This does not answer the question directly but I do not think the right question is being asked here. It appears to me the asker wants a program which will act different presumably if it has certain permissions or not, however I would argue checking for sudo is not the way to do that. Firstly many systems may not implement a "sudo", it is by no means required on Linux or many Unixes.
For example a user may be logged in as root already, making the sudo nonsensical or perhaps the system has non root users who still have capabilities to perform the administrative task that the program may wish to do. Finally perhaps the system has no root or sudo at all and instead uses a mandatory access control system with different capabilities and no catch all superuser to sudo into.
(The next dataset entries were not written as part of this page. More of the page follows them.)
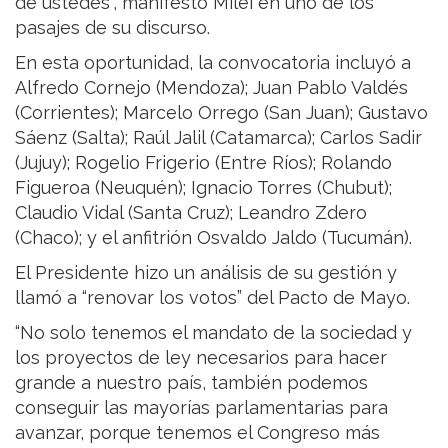
de ustedes”, manifestó Milei en uno de los
pasajes de su discurso.
En esta oportunidad, la convocatoria incluyó a
Alfredo Cornejo (Mendoza); Juan Pablo Valdés
(Corrientes); Marcelo Orrego (San Juan); Gustavo
Sáenz (Salta); Raúl Jalil (Catamarca); Carlos Sadir
(Jujuy); Rogelio Frigerio (Entre Ríos); Rolando
Figueroa (Neuquén); Ignacio Torres (Chubut);
Claudio Vidal (Santa Cruz); Leandro Zdero
(Chaco); y el anfitrión Osvaldo Jaldo (Tucumán).
El Presidente hizo un análisis de su gestión y
llamó a “renovar los votos” del Pacto de Mayo.
“No solo tenemos el mandato de la sociedad y
los proyectos de ley necesarios para hacer
grande a nuestro país, también podemos
conseguir las mayorías parlamentarias para
avanzar, porque tenemos el Congreso más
Or the user could be sudoed, but into an account that has -less- permissions than their own account for security reasons (I often run untrusted code with a temporary unprivileged user who can only write to ramdisks in order to drop, not raise my permissions). It is overall a bad idea to assume a specific permissions model like sudo or the existence of root or to assume a sudoed user has any particular privileges.
If you want to find out if you have permissions to perform an operation the best way is usually to simply try and do it then check errno for permissions issues if it fails or if it is a multi stage operation that must either all fail or all succeed you can check if an operation will work with functions like the POSIX access function (beware of possible race conditions here if permissions are actively being changed)
If in addition you need to know the real user behind the sudo you can use getlogin function which should work for any interactive session with an underlying terminal and would allow you for example to find who is 'really' running the command for auditing or find the home directory of the real user to save logs.
Finally if what you really want is to find out if a user has root access (Still a bad idea but less implementation specific) you can use getuid to check for a uid of 0 and thus root.